Gerry was convinced to rejoin the Confederation Congress in 1783, when the state legislature agreed to support his call for needed reforms. He served in that body, which met in New York City, until September 1785. The following year, he married Ann Thompson, the daughter of a wealthy New York City merchant who was 20 years his junior; his best man was his good friend James Monroe. The couple had ten children between 1787 and 1801, straining Ann's health.
The war made Gerry sufficiently wealthy that when it ended he sold off his merchant interests and began investing in land. In 1787, he purchased the Cambridge, Massachusetts, estate of the last royal lieutenant governor of Massachusetts, Thomas Oliver, which had been confiscated by the state. This property, known as Elmwood, became the family home for the rest of Gerry's life. He continued to own property in Marblehead and bought several properties in other Massachusetts communities. He also owned shares in the Ohio Company, prompting some political opponents to characterize him as an owner of vast tracts of western lands.
Constitutional Convention
Gerry played a major role in the Constitutional Convention held in Philadelphia during the summer of 1787. In its deliberations, he consistently advocated for a strong delineation between state and federal government powers, with state legislatures shaping the membership of federal government positions. Gerry's opposition to popular election of representatives was rooted in part by the events of Shays' Rebellion in western Massachusetts in the year preceding the convention. He also sought to maintain individual liberties by providing checks on government power that might abuse or limit those freedoms.He supported the idea that the Senate composition should not be determined by population; the view that it should instead be composed of equal numbers of members for each state prevailed in the Connecticut Compromise. The compromise was adopted on a narrow vote in which the Massachusetts delegation was divided, Gerry and Caleb Strong voting in favor. Gerry further proposed that senators of a state, rather than casting a single vote on behalf of the state, vote instead as individuals. Gerry was also vocal in opposing the Three-fifths Compromise, which counted slaves as three-fifths of a person for the purposes of determining the number of each states' votes in the House of Representatives and the Electoral College. The Southern states wanted each slave to count as a full person, whereas the Northern states did not want them to count at all. Gerry asked, why should "blacks, who were property in the South", count toward representation "any more than the Cattle & horses of the North"? Gerry opposed slavery and said the constitution should have "nothing to do" with slavery so as "not to sanction it."

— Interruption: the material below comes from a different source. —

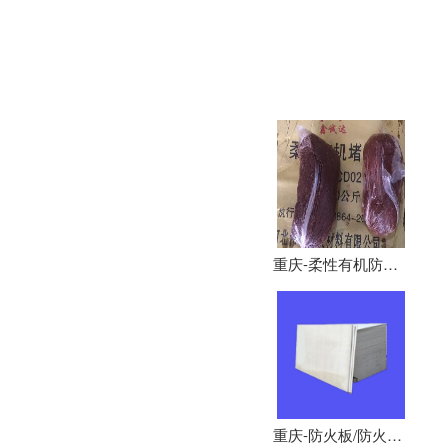
重庆-柔性有机防火堵料、防火泥
重庆-防火板/防火隔板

Because of his fear of demagoguery and belief the people of the United States could be easily misled, Gerry also advocated indirect elections. Although he was unsuccessful in obtaining them for the lower house of Congress, Gerry did obtain such indirect elections for the Senate, whose members were to be selected by the state legislatures. Gerry also advanced numerous proposals for indirect elections of the President of the United States, most of them involving limiting the right to vote to the state governors and electors.

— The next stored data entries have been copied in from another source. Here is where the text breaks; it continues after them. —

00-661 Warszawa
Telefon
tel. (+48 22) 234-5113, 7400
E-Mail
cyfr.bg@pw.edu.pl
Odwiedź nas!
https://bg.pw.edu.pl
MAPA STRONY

Gerry was unhappy about the lack of enumeration of any specific individual liberties in the proposed constitution and generally opposed proposals that strengthened the central government. He was one of only three delegates who voted against the proposed constitution in the convention, citing a concern about the convention's lack of authority to enact such major changes to the nation's system of government and to the constitution's lack of "federal features." Ultimately, Gerry refused to sign because of concerns over the rights of private citizens and the power of the legislature to raise armies and revenue.